The MDR 2017/745 revolutionizes the medical device industry by emphasizing safety, performance, and post-market surveillance.
Notably, the regulation expands its scope to include medical devices without a medical purpose. By encompassing these devices, the MDR addresses the evolving landscape of healthcare technologies and their impact on human health.
By partnering with MDx CRO, manufacturers can ensure compliance with the MDR and successfully bring their Medical Devices without an Intended Medical Purpose to the European market.
MDx CRO offers expertise in navigating the complex regulatory landscape, providing guidance and support throughout the compliance process. Together, we can ensure that these innovative devices meet the necessary safety and performance standards, opening doors to new opportunities in the European healthcare market.
How does MDR define “intended medical purpose” for medical devices?
The MDR 2017/745 focuses on the term “intended purpose”, which means the use for which a device is intended according to the data supplied by the manufacturer on the labeling, in the instructions for use, or in promotional materials.
While the MDR does not provide an explicit definition for “intended medical purpose,” it is generally understood as the purpose for which a medical device is intended to be utilized within the medical field. The intended purpose of a medical device refers to the specific medical functions it is intended to perform, such as diagnosis, treatment, monitoring, prevention, or alleviation of disease or injury.
Are there any exemptions or special considerations for medical devices without an intended medical purpose?
Yes, the MDR 2017/745 provides some special considerations for medical devices without an intended medical purpose. The main considerations are:
• Manufacturers of products without an intended medical purpose shall comply with the relevant common specifications for those products, based on Article 9(4) of MDR. The common specifications related to these products shall address, at least, the application of risk management as set out in Annex I of MDR and, where necessary, clinical evaluation regarding safety.
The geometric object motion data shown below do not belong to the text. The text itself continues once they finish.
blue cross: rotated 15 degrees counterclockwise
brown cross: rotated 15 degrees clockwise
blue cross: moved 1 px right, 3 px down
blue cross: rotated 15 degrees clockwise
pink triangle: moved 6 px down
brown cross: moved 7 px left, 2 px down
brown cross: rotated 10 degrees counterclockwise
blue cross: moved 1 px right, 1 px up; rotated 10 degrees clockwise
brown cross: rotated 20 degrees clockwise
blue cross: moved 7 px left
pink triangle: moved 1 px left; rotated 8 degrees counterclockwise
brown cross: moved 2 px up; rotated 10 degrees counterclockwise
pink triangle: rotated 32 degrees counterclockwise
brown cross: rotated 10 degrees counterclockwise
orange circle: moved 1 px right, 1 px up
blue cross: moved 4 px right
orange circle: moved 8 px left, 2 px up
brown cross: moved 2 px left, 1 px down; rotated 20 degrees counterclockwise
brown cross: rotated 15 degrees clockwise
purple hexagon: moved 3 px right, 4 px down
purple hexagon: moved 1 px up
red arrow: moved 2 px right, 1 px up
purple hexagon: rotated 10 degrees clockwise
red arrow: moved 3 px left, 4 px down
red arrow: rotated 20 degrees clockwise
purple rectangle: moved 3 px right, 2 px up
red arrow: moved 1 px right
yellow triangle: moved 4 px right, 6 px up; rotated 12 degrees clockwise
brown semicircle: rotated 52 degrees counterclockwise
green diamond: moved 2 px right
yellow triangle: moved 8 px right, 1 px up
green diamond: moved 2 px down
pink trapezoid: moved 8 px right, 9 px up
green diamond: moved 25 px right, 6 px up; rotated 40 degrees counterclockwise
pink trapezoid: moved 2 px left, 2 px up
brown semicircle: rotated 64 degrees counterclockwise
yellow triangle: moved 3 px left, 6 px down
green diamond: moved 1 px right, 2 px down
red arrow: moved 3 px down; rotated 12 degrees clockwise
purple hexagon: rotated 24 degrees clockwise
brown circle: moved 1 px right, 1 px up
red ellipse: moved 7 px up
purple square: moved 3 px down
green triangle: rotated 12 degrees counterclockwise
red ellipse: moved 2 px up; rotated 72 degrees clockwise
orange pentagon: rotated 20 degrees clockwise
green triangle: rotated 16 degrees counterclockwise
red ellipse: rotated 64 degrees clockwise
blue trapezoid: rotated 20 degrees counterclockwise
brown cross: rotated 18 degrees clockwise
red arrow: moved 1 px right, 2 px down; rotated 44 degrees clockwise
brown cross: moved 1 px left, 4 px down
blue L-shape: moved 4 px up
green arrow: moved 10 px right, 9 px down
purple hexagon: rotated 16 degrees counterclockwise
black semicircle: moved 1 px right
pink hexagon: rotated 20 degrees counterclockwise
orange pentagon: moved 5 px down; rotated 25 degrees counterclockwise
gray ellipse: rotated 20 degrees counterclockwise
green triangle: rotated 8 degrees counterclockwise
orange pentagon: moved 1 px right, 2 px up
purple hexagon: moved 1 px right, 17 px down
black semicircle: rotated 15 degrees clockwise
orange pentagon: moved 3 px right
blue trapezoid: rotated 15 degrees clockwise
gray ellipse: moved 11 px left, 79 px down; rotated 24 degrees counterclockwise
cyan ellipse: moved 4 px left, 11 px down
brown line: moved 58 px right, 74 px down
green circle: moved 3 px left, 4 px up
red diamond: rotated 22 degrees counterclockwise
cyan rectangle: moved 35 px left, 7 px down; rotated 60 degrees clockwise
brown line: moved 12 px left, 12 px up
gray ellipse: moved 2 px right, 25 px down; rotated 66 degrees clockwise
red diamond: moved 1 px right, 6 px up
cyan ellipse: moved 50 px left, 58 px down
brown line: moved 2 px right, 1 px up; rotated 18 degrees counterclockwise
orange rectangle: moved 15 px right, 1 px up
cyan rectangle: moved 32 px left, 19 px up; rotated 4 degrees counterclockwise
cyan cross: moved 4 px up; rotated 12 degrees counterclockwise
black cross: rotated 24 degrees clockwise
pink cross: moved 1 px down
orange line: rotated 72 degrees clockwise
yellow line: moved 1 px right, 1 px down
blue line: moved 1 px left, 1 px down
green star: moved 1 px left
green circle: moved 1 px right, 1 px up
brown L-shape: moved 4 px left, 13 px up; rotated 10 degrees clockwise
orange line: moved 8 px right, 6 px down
• Regarding the clinical evaluation, the requirement to demonstrate a clinical benefit in accordance with Chapter VI and Annexes XIV and XV of MDR 2017/745 shall be understood as a requirement to demonstrate the performance of the products without an intended medical purpose, according to article 61(9). Clinical evaluations of those products shall be based on relevant data regarding safety, including data from post-market surveillance, post-market clinical follow-up, and, if applicable, specific clinical investigations. Clinical investigations shall be conducted for these products unless reliance on existing clinical data from an analogous medical device is duly justified.
• Considering Annex I of MDR 2017/745, Chapter I(9), the general safety requirements established in Sections 1 and 8 shall be understood to mean that these devices, when used under the conditions and for the purposes intended, do not present a risk at all or present a risk that is no more than the maximum acceptable risk related to the product’s use which is consistent with a high level of protection for the safety and health of persons.
Are there any specific labeling or instructions for use (IFU) requirements for medical devices without an intended medical purpose under MDR 2017/745?
Yes, devices without an intended medical purpose have specific requirements for IFU, but not for labeling. According to Annex I of MDR 2017/745, point 23.4 (x), information regarding the absence of a clinical benefit and the risks related to the use of the device should be included in the IFU.